• **Exercise**: The required output is the lines below from the line containing "Service – Kindlinger.at" to the line containing "ADLER Kupferlack –", inclusive, retyped exactly. No other lines belong in it.

(Dataset entries)
○ ○ ○ ○

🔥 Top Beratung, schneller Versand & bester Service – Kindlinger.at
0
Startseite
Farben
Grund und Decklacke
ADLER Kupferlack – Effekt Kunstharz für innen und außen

○ ○ ○ ○

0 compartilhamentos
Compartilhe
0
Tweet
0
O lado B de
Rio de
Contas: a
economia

○ ○ ○ ○

• **Exercise response**:
🔥 Top Beratung, schneller Versand & bester Service – Kindlinger.at
0
Startseite
Farben
Grund und Decklacke
ADLER Kupferlack – Effekt Kunstharz für innen und außen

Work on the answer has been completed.